Researchers from Boston University's Slone Epidemiology Center have found that the bacteria Oxalobacter formigenes (O. formigenes), a naturally occurring bacterium that has no known side effects, is associated with a 70 percent reduction in the risk of recurrent kidney stones.
Kidney stones are an important health problem in many countries. In the United States, the lifetime risk for developing a stone is five to 15 percent, and a five-year risk for recurrence is 30 to 50 percent. The economic impact of hospital admissions for this condition is $2 billion per year.
According to the researchers, up to 80 percent of kidney stones are predominately composed on calcium oxalate (CaOx) and urinary oxalate is a major risk factor for CaOx stone formation. O. formigenes metabolizes oxalate in the intestinal tract and is present in a large proportion of the normal adult population.

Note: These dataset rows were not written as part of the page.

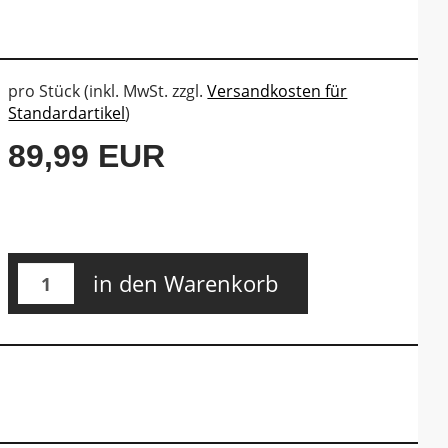
pro Stück (inkl. MwSt. zzgl.
Versandkosten für
Standardartikel
)
89,99 EUR
in den Warenkorb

Data was collected in the Boston, Massachusetts and Durham, North Carolina areas from 247 adult patients with recurrent CaOx stones and compared with 259 age, sex, and region-matched controls. O. formigenes colonization was determined by culture of stool samples. Information was obtained by interview and self-administered dietary questionnaire. 24-hour oxalate excretion and other urinary risk factors were measured in a subset of 139 cases and 138 controls. The prevalence of O. formigenes was 17 percent among cases and 38 percent among controls, giving an odds ration of 0.3. The finding was consistent in subgroups defined according to age, sex, race, region and antibiotic use.
"We observed a strong inverse association between colonization with O. formigenes and recurrent CaOx kidney stones, with a 70 percent reduction in overall risk," said lead researcher David Kaufman, ScD, a professor of epidemiology at Boston University School of Public Health. "Our findings are of potential clinical importance. The possibility of using the bacterium as a probiotic is currently in the early stages of investigation," added Kaufman.
These findings appear online in the March issue Journal of the American Society of Nephrology. This study was supported by a grant from the National Institute of Diabetes and Digestive and Kidney Diseases.